Segment Start: EXERCISE MATERIALS
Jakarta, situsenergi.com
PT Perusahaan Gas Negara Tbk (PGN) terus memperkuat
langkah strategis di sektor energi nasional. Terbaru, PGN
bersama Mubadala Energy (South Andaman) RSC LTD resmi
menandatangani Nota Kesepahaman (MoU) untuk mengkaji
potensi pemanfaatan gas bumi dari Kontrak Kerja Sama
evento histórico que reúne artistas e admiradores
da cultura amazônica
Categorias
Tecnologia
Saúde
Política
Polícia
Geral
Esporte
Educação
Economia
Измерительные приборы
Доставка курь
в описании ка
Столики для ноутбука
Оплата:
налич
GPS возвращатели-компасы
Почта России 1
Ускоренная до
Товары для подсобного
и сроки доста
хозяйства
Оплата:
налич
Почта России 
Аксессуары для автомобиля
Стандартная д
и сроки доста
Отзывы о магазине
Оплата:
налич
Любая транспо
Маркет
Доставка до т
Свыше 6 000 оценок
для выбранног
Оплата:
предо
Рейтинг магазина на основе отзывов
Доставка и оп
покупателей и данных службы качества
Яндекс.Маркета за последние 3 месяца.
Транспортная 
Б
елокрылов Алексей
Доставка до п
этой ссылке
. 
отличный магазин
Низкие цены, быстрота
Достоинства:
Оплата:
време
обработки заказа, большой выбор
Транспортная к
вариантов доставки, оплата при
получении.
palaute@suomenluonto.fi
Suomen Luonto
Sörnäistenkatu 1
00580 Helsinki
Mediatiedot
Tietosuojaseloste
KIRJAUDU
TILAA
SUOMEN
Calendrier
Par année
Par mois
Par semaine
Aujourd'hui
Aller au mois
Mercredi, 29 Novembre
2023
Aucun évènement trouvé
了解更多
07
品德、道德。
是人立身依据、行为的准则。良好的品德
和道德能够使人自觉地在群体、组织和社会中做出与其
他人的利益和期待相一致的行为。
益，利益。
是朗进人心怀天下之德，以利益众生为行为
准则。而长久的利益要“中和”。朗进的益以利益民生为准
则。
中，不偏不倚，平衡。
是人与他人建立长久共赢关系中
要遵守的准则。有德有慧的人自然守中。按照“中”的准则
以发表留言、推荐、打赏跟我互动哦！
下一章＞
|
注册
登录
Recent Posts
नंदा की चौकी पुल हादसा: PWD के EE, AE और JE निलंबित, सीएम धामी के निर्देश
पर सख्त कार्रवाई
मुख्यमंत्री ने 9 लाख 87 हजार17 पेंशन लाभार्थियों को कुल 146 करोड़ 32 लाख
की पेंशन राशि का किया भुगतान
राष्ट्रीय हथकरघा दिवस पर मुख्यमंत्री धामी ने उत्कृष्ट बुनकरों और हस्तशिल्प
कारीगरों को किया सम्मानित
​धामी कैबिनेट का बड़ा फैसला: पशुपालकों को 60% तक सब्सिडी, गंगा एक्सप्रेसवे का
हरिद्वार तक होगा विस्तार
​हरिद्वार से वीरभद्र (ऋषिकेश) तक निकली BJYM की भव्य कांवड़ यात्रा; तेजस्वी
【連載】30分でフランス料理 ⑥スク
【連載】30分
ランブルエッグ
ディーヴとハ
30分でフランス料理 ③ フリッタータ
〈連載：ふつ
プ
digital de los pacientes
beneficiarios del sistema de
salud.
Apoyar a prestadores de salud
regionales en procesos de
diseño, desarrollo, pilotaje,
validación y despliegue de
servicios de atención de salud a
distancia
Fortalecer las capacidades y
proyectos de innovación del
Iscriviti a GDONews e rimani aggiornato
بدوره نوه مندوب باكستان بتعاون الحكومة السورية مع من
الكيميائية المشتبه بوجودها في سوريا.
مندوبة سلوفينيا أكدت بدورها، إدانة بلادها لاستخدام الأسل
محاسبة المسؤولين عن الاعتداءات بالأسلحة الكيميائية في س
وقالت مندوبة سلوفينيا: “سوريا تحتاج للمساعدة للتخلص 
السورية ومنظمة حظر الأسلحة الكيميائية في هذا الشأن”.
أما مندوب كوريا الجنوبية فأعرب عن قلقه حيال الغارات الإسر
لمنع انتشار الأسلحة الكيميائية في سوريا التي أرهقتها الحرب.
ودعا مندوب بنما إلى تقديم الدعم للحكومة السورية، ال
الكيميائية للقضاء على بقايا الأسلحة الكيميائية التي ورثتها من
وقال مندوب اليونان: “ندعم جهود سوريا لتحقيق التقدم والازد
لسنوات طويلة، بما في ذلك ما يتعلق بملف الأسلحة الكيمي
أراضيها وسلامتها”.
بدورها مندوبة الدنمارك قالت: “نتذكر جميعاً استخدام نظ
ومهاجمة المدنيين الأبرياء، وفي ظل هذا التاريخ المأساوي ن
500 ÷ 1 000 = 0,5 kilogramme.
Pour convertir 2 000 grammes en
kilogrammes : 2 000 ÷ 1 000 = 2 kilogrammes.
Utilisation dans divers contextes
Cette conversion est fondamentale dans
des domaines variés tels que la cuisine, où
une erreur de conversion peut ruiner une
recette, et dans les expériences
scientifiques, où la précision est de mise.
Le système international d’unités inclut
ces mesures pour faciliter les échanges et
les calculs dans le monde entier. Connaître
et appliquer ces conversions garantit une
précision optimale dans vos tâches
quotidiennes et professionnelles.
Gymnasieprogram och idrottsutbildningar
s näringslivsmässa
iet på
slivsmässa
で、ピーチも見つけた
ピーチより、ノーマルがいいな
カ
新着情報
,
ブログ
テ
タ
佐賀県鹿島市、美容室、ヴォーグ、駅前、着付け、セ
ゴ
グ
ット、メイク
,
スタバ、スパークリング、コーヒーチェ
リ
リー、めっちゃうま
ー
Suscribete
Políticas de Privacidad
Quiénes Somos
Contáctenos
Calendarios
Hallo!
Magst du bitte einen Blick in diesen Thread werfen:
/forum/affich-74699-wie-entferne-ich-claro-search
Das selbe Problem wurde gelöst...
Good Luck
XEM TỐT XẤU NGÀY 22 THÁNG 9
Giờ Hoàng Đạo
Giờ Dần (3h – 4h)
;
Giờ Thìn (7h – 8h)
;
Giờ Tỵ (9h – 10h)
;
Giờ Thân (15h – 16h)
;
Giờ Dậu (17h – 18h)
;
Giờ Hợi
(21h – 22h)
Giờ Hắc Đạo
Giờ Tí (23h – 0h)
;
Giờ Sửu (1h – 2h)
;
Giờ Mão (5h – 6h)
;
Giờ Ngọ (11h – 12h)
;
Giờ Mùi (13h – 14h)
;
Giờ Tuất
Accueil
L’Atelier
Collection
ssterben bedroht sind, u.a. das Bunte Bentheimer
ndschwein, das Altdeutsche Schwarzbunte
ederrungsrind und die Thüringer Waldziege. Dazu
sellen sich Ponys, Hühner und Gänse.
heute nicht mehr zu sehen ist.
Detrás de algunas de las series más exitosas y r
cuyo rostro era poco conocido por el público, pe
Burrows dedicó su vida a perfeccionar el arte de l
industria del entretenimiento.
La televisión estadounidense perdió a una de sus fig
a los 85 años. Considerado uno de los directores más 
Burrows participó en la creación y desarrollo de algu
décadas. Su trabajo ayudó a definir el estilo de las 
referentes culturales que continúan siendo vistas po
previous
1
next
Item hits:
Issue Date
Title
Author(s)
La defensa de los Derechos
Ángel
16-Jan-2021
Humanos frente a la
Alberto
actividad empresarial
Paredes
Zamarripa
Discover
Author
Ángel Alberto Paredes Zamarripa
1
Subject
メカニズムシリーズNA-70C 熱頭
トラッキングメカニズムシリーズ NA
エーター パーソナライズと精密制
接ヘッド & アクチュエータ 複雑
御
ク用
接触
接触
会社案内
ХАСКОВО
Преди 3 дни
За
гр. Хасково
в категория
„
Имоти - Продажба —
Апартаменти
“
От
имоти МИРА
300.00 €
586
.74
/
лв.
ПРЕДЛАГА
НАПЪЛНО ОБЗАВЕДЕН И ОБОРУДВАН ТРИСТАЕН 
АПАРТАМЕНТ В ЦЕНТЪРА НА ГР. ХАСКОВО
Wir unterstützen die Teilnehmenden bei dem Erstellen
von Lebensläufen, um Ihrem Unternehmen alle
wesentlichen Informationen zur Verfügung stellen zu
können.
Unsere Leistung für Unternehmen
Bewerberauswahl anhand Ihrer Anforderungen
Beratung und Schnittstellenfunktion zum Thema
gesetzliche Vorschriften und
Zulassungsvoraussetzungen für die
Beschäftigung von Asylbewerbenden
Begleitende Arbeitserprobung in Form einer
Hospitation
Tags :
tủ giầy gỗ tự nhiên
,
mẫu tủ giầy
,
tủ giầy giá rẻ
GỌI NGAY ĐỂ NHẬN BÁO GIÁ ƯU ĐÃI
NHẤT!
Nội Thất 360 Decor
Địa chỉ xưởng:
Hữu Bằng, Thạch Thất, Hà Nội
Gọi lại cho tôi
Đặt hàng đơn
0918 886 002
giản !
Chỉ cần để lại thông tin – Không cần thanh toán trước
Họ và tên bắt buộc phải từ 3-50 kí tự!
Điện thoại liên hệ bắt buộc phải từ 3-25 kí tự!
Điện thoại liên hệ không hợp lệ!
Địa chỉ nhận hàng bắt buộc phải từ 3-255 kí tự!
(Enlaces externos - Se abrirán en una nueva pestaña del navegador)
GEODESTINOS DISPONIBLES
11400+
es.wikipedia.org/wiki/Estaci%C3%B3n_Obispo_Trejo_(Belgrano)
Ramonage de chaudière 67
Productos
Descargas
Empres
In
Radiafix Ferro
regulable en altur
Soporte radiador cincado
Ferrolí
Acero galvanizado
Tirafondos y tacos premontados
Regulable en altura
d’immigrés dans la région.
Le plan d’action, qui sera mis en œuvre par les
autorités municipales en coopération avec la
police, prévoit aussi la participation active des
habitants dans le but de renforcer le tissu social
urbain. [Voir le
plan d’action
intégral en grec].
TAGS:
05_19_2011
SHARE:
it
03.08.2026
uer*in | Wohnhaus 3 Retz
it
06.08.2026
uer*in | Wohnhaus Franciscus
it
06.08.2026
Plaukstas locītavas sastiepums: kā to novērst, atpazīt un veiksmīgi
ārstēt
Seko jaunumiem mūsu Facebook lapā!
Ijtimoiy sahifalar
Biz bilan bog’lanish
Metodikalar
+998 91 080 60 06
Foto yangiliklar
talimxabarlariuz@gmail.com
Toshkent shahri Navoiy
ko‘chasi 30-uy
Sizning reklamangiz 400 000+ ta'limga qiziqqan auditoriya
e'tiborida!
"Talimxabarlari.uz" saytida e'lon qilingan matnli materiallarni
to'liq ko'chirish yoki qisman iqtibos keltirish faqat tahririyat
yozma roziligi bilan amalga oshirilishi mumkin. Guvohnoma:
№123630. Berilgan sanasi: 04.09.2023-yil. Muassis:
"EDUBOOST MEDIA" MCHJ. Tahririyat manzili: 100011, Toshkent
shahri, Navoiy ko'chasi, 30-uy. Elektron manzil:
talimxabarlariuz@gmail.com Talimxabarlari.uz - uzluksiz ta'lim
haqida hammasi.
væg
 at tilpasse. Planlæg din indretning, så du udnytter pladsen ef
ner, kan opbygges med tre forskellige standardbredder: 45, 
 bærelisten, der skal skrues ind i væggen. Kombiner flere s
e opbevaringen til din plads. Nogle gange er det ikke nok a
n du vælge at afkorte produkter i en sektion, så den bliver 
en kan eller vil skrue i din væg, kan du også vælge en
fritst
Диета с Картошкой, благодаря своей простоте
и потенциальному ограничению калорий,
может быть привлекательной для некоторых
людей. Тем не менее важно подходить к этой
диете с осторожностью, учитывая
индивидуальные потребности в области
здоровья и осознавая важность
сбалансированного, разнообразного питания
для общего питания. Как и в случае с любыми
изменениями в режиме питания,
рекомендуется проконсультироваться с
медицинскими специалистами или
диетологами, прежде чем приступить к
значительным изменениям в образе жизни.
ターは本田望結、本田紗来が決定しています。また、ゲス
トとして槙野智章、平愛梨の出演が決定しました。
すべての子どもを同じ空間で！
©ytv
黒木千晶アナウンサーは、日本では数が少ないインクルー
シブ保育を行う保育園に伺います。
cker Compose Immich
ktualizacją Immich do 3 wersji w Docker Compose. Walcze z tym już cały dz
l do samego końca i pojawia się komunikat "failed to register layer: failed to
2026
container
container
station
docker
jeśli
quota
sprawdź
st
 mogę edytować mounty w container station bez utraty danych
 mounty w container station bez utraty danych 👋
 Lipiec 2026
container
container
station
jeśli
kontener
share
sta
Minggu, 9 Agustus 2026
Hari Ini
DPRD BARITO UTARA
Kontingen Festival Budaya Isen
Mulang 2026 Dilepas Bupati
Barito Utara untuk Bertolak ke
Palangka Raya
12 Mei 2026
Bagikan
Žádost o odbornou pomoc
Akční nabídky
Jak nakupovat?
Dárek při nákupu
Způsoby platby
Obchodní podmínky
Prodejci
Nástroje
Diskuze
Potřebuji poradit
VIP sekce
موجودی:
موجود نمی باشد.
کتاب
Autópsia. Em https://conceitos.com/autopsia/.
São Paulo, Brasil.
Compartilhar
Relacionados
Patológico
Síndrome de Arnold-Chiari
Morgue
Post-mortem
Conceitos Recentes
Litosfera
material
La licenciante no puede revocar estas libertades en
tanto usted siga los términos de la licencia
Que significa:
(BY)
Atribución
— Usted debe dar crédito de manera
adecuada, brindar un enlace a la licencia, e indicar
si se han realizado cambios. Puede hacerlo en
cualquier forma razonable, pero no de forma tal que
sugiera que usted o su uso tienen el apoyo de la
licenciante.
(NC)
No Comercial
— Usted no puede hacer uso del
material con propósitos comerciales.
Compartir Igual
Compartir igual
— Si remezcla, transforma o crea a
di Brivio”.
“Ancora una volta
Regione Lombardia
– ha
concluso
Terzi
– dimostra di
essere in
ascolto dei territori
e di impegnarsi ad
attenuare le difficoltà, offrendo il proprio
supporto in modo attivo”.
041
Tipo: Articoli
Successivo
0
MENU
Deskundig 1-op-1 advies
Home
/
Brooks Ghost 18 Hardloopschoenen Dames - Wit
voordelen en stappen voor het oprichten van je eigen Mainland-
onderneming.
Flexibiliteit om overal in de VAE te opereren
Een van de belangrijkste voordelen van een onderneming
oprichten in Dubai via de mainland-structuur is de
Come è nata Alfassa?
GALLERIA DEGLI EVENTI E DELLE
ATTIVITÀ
Segment End: EXERCISE MATERIALS
Only the span from the line with "Brooks Ghost 18 Hardloopschoenen Dames - Wit" through the final line of the records goes in the output, each line unchanged.

Brooks Ghost 18 Hardloopschoenen Dames - Wit
voordelen en stappen voor het oprichten van je eigen Mainland-
onderneming.
Flexibiliteit om overal in de VAE te opereren
Een van de belangrijkste voordelen van een onderneming
oprichten in Dubai via de mainland-structuur is de
Come è nata Alfassa?
GALLERIA DEGLI EVENTI E DELLE
ATTIVITÀ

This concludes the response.